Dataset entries
━━━━━━
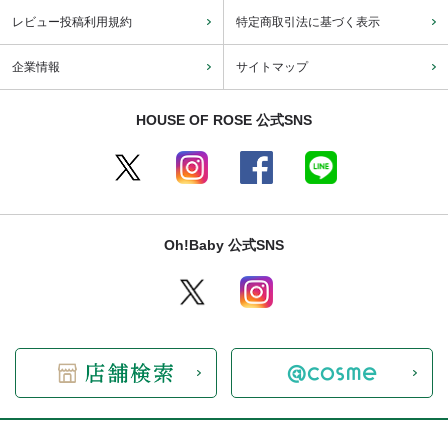
レビュー投稿利用規約
特定商取引法に基づく表示
企業情報
サイトマップ
HOUSE OF ROSE 公式SNS
Oh!Baby 公式SNS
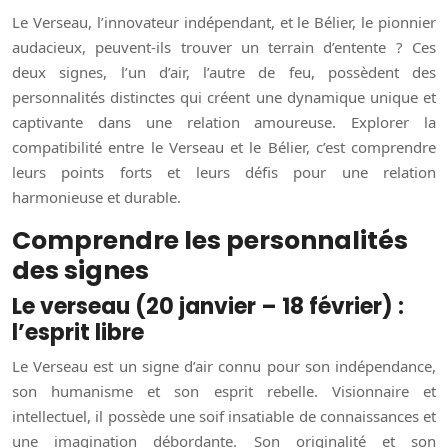
Le Verseau, l’innovateur indépendant, et le Bélier, le pionnier
audacieux, peuvent-ils trouver un terrain d’entente ? Ces
deux signes, l’un d’air, l’autre de feu, possèdent des
personnalités distinctes qui créent une dynamique unique et
captivante dans une relation amoureuse. Explorer la
compatibilité entre le Verseau et le Bélier, c’est comprendre
leurs points forts et leurs défis pour une relation
harmonieuse et durable.
Comprendre les personnalités
des signes
Le verseau (20 janvier – 18 février) :
l’esprit libre
Le Verseau est un signe d’air connu pour son indépendance,
son humanisme et son esprit rebelle. Visionnaire et
intellectuel, il possède une soif insatiable de connaissances et
une imagination débordante. Son originalité et son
━━━━━━
→ WHAT TO DO:
Check each line of the entries for the string "esprit". Copy the lines that have it.

→ SOLUTION TO THE EXERCISE:
l’esprit libre
son humanisme et son esprit rebelle. Visionnaire et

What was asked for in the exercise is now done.